4.3. Engineering Implications and Prospects

In shale gas extraction through hydraulic fracturing, fractures intersecting layered shale reservoirs at appropriate angles can facilitate the formation of more effective fracture networks and reduce the risk of wellbore shear-slip instability [38]. As noted above, shale with 0 ° bedding orientation exhibited relatively low shear strength, and fractures tended to propagate along bedding planes, which may close under compressive stress, thereby reducing fracture conductivity, limiting production, and increasing the risk of wellbore instability. In contrast, shale with bedding angles of 30 ° to 60 ° showed a significantly higher proportion of shear fractures. This orientation range is thus considered favorable for promoting the development of hydraulic shear fractures, contributing to the formation of complex fracture networks. Moreover, it tends to produce rougher fracture surfaces that help maintain self-propping, thereby offering more effective flow channels for shale gas migration and enhancing reservoir productivity. This angle range is recommended as an optimal intersection angle for shallow-layered shale formations. This study systematically provides key macroscopic mechanical parameters of shale shear strength at various bedding angles, including cohesion (c) and internal friction angle ( ϕ ), offering valuable data for evaluating the long-term stability of both reservoir and caprock shales.
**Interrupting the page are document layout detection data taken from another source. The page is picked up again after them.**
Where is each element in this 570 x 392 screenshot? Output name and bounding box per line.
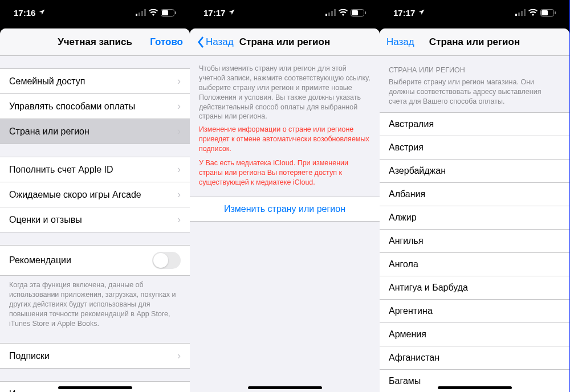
settings-group-4: Подписки›	[0, 343, 190, 369]
country-row[interactable]: Австрия	[380, 136, 569, 160]
content-scroll[interactable]: Семейный доступ› Управлять способами опл…	[0, 56, 190, 392]
row-subscriptions[interactable]: Подписки›	[0, 343, 190, 369]
svg-rect-8	[328, 13, 330, 16]
row-label: Рекомендации	[9, 255, 71, 266]
phone-screen-3: 17:17 Назад Страна или регион СТРАНА ИЛИ…	[380, 0, 569, 392]
modal-sheet: Назад Страна или регион СТРАНА ИЛИ РЕГИО…	[380, 28, 569, 392]
home-indicator[interactable]	[248, 386, 322, 389]
cell-signal-icon	[325, 9, 336, 16]
wifi-icon	[339, 9, 348, 16]
country-label: Багамы	[389, 376, 421, 386]
svg-rect-0	[136, 14, 137, 16]
wifi-icon	[528, 9, 538, 16]
chevron-right-icon: ›	[177, 100, 181, 112]
modal-sheet: Учетная запись Готово Семейный доступ› У…	[0, 28, 190, 392]
intro-text: Чтобы изменить страну или регион для это…	[190, 56, 380, 124]
row-manage-payments[interactable]: Управлять способами оплаты›	[0, 94, 190, 119]
country-row[interactable]: Армения	[380, 323, 569, 346]
status-time: 17:16	[14, 8, 35, 18]
country-row[interactable]: Азербайджан	[380, 160, 569, 183]
country-label: Алжир	[389, 213, 417, 223]
country-row[interactable]: Алжир	[380, 206, 569, 230]
location-icon	[38, 8, 46, 18]
svg-rect-17	[524, 9, 526, 16]
svg-rect-16	[521, 11, 523, 16]
country-row[interactable]: Албания	[380, 183, 569, 206]
content-scroll[interactable]: Чтобы изменить страну или регион для это…	[190, 56, 380, 392]
row-label: Оценки и отзывы	[9, 215, 82, 225]
row-family-sharing[interactable]: Семейный доступ›	[0, 68, 190, 94]
modal-sheet: Назад Страна или регион Чтобы изменить с…	[190, 28, 380, 392]
back-button[interactable]: Назад	[386, 36, 414, 48]
status-bar: 17:17	[380, 0, 569, 25]
cell-signal-icon	[515, 9, 526, 16]
country-label: Ангола	[389, 259, 418, 270]
row-ratings-reviews[interactable]: Оценки и отзывы›	[0, 207, 190, 232]
chevron-right-icon: ›	[177, 125, 181, 137]
chevron-right-icon: ›	[177, 75, 181, 87]
chevron-right-icon: ›	[177, 189, 181, 201]
section-header: СТРАНА ИЛИ РЕГИОН	[380, 56, 569, 75]
back-label: Назад	[206, 36, 234, 48]
country-label: Австралия	[389, 119, 434, 129]
country-row[interactable]: Антигуа и Барбуда	[380, 276, 569, 300]
phone-screen-1: 17:16 Учетная запись Готово Семейный дос…	[0, 0, 190, 392]
row-label: Пополнить счет Apple ID	[9, 165, 113, 175]
home-indicator[interactable]	[58, 386, 132, 389]
battery-icon	[540, 9, 556, 17]
country-row[interactable]: Австралия	[380, 112, 569, 136]
content-scroll[interactable]: СТРАНА ИЛИ РЕГИОН Выберите страну или ре…	[380, 56, 569, 392]
settings-group-3: Рекомендации Когда эта функция включена,…	[0, 245, 190, 330]
svg-rect-10	[334, 9, 336, 16]
row-arcade-upcoming[interactable]: Ожидаемые скоро игры Arcade›	[0, 182, 190, 207]
toggle-switch[interactable]	[152, 252, 181, 269]
group-footer-text: Когда эта функция включена, данные об ис…	[0, 276, 190, 330]
row-label: Ожидаемые скоро игры Arcade	[9, 190, 141, 200]
settings-group-1: Семейный доступ› Управлять способами опл…	[0, 68, 190, 144]
row-label: Страна или регион	[9, 126, 89, 137]
country-label: Албания	[389, 189, 425, 199]
done-button[interactable]: Готово	[150, 36, 183, 48]
country-label: Армения	[389, 329, 426, 340]
back-button[interactable]: Назад	[197, 36, 234, 48]
phone-screen-2: 17:17 Назад Страна или регион Чтобы изме…	[190, 0, 380, 392]
warning-icloud: У Вас есть медиатека iCloud. При изменен…	[190, 157, 380, 191]
country-row[interactable]: Ангола	[380, 253, 569, 276]
nav-bar: Учетная запись Готово	[0, 28, 190, 56]
row-label: Подписки	[9, 351, 50, 361]
row-recommendations[interactable]: Рекомендации	[0, 245, 190, 276]
svg-rect-3	[144, 9, 146, 16]
chevron-left-icon	[197, 36, 203, 48]
svg-rect-6	[175, 11, 176, 14]
country-label: Аргентина	[389, 306, 433, 316]
row-add-funds[interactable]: Пополнить счет Apple ID›	[0, 157, 190, 182]
svg-rect-12	[352, 10, 358, 15]
country-row[interactable]: Афганистан	[380, 346, 569, 370]
home-indicator[interactable]	[438, 386, 512, 389]
status-time: 17:17	[393, 8, 415, 18]
country-label: Афганистан	[389, 353, 439, 363]
svg-rect-19	[542, 10, 548, 15]
battery-icon	[161, 9, 176, 17]
row-country-region[interactable]: Страна или регион›	[0, 119, 190, 144]
country-row[interactable]: Аргентина	[380, 300, 569, 323]
svg-rect-15	[518, 13, 520, 16]
location-icon	[228, 8, 235, 18]
nav-bar: Назад Страна или регион	[190, 28, 380, 56]
wifi-icon	[149, 9, 158, 16]
status-time: 17:17	[203, 8, 225, 18]
cell-signal-icon	[136, 9, 146, 16]
settings-group-2: Пополнить счет Apple ID› Ожидаемые скоро…	[0, 157, 190, 232]
status-bar: 17:17	[190, 0, 380, 25]
change-country-button[interactable]: Изменить страну или регион	[190, 197, 380, 222]
country-row[interactable]: Ангилья	[380, 230, 569, 253]
location-icon	[418, 8, 425, 18]
row-label: Семейный доступ	[9, 76, 85, 87]
svg-rect-20	[555, 11, 556, 14]
svg-rect-14	[515, 14, 517, 16]
chevron-right-icon: ›	[177, 388, 181, 392]
row-label: История покупок	[9, 389, 80, 392]
svg-rect-13	[365, 11, 366, 14]
back-label: Назад	[386, 36, 414, 48]
status-bar: 17:16	[0, 0, 190, 25]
The experimental parameters proposed herein serve as a foundation for subsequent numerical simulations and machine learning models, supporting the prediction of shear failure and caprock slip behavior during fluid (e.g., CO2) injection processes around the wellbore. These findings offer theoretical guidance for engineering design and risk mitigation in layered rock formations. Nevertheless, the shale samples used in this study were tested under dry conditions, focusing primarily on shallow formations under low-stress scenarios. Future work is recommended to conduct macro–mesoscopic coupled experiments under varied moisture contents and multi-level stress conditions, aiming to extend the applicability and engineering relevance of the current findings to both shallow and deep shale reservoirs.

5. Conclusions

This study conducted macroscopic direct shear tests and mesoscopic acoustic emission (AE) monitoring on reservoir shale with different bedding angles ( 0 ° , 30 ° , 45 ° , 60 ° , 90 ° ) under varying normal stresses (10 MPa, 15 MPa, 20 MPa, 25 MPa). Additionally, three-dimensional laser scanning was employed to characterize the post-shear fracture morphology. This comprehensive approach facilitated the investigation of the anisotropic shear mechanical behavior of shale across both macro- and meso-scales. The main conclusions are as follows:
(1)
The peak and residual shear strengths of shale at various bedding angles exhibit a fluctuating increasing trend with increasing normal stress. Under all normal stress conditions, shale with bedding angles of 30 to 60 generally shows higher peak shear strength. When the normal stress is low, the anisotropy of peak shear strength is more pronounced than that of residual shear strength. As the normal stress increases, the bedding-induced anisotropy of peak and residual shear strengths exhibits opposite trends. The anisotropy of peak shear strength tends to decrease in a fluctuating manner, while that of residual shear strength increases with fluctuations.
(2)
Both the peak and residual internal friction angles of shale bedding planes are greater than those of the shale matrix, whereas the cohesion values of the bedding planes are lower than those of the matrix. The peak internal friction angle reaches its maximum at a bedding angle of 45 , while the peak cohesion attains its maximum at a bedding angle of 60 . As the bedding angle increases from 0 to 90 , the bedding effect on the anisotropy of peak shear strength parameters (internal friction angle and cohesion) shows a staged evolution characterized by “plateau and step-like” transitions. Moreover, the bedding-induced anisotropy of the internal friction angle and cohesion for peak and residual shear strength exhibits opposite trends.
(3)
At lower normal stresses, the cumulative AE ringing count curves for shale shear failure follow an “S”-shaped pattern for bedded and matrix shear, differing from the piecewise linear pattern observed in bedded-matrix coupled shear. Under such conditions, macro- and mesoscale damage evolution is inconsistent but becomes increasingly aligned as normal stress increases, indicating a transition of the shear failure mechanism from non-coordinated to coordinated. Combined with acoustic emission (AE) monitoring, the microcrack evolution during shear can be evaluated in real-time, providing technical support for fracture mechanism analysis and fracture-type regulation, thereby enhancing the safety and controllability of shale gas extraction and geological sequestration projects.

Author Contributions

Conceptualization, B.Z. and S.Q.; methodology, S.Q. and S.G.; software, G.L., Z.Z., and T.W.; validation, B.Z.; formal analysis, Z.Z.; investigation, Z.Z., G.L., T.W., and J.J.; data curation, Z.Z.; writing—original draft preparation, Z.Z.; writing—review and editing, B.Z. and S.G.; funding acquisition, B.Z., S.Q., and S.G. All authors have read and agreed to the published version of the manuscript.

Funding

This work was funded by the National Natural Science Foundation of China under grant nos. 42141009, 42422706, and 41902289; the Key Research Program of the Institute of Geology and Geophysics, CAS, under grant no. IGGCAS-202201; and the Youth Innovation Promotion Association Foundation of the Chinese Academy of Sciences under grant no. 2023073.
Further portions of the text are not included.